(Dataset items)

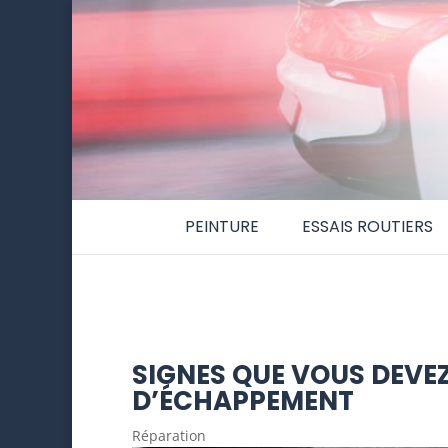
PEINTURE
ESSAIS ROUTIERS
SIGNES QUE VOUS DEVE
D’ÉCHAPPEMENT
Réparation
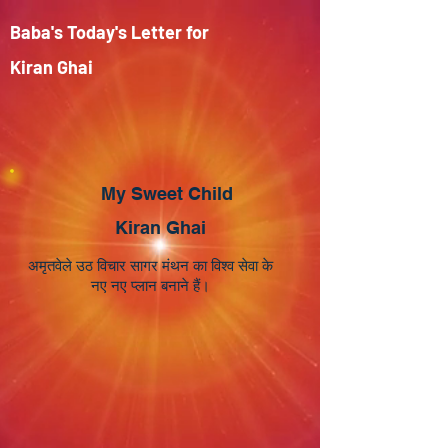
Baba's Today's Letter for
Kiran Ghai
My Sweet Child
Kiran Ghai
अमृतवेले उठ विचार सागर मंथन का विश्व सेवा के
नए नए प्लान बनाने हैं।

...

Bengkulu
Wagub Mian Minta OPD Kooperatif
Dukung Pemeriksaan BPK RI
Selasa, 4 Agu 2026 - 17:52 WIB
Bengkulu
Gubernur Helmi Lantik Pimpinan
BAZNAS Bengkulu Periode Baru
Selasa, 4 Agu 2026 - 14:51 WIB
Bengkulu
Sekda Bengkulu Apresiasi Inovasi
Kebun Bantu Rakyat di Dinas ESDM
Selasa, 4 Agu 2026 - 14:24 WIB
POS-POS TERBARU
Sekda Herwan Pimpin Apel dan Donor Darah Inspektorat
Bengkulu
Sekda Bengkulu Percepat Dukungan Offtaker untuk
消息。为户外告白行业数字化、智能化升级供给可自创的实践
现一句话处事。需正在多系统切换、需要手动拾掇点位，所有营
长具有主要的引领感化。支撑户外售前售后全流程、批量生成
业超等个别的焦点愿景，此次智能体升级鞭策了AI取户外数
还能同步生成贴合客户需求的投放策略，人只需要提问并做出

### Task item
Once the line with "Baba's Today's Letter for" is found in the records above, print exactly that line and every line after it through the line with "नए नए प्लान बनाने हैं।".

### Exercise solution
Baba's Today's Letter for
Kiran Ghai
My Sweet Child
Kiran Ghai
अमृतवेले उठ विचार सागर मंथन का विश्व सेवा के
नए नए प्लान बनाने हैं।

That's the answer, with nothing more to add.